The answer should hold only the lines from the beginning of the listing below to the line containing "Preicfes interactivo", both included, with every picture left out.

*Supplied entries*
'''

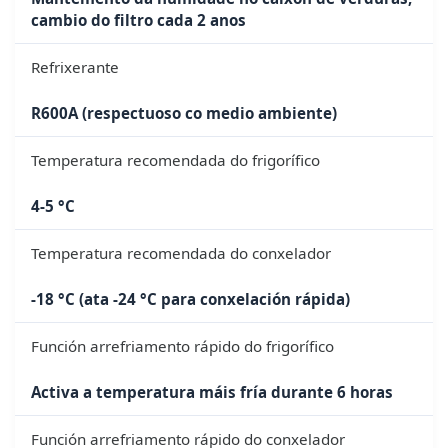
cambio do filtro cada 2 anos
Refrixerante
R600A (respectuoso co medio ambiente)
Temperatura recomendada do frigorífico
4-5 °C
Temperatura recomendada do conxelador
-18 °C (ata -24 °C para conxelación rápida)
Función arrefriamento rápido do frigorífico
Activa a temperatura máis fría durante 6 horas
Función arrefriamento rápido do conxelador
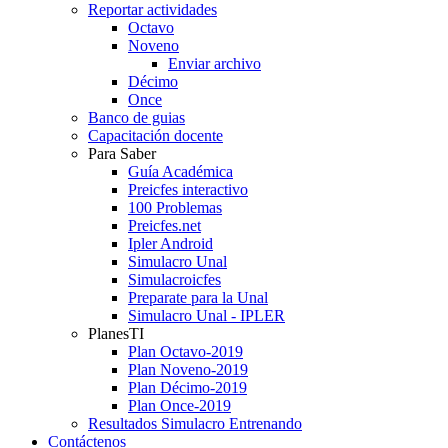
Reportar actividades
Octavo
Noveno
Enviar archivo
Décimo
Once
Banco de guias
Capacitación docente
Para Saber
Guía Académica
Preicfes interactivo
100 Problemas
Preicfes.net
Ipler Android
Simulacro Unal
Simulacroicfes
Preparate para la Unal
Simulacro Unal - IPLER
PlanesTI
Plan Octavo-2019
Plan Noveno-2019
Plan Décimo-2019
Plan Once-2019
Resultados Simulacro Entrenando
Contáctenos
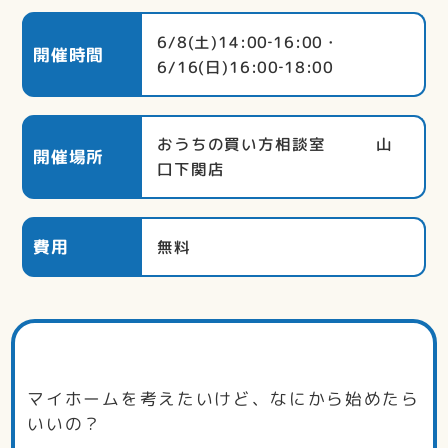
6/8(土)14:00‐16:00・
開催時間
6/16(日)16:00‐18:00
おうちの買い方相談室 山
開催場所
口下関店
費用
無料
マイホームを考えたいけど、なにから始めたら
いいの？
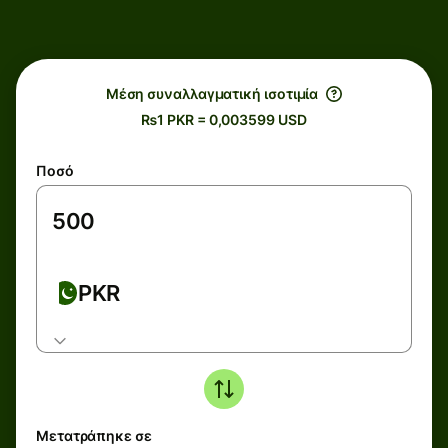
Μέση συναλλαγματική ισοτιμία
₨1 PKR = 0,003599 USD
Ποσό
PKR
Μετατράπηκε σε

'''

*Written answer*
cambio do filtro cada 2 anos
Refrixerante
R600A (respectuoso co medio ambiente)
Temperatura recomendada do frigorífico
4-5 °C
Temperatura recomendada do conxelador
-18 °C (ata -24 °C para conxelación rápida)
Función arrefriamento rápido do frigorífico
Activa a temperatura máis fría durante 6 horas
Función arrefriamento rápido do conxelador
Reportar actividades
Octavo
Noveno
Enviar archivo
Décimo
Once
Banco de guias
Capacitación docente
Para Saber
Guía Académica
Preicfes interactivo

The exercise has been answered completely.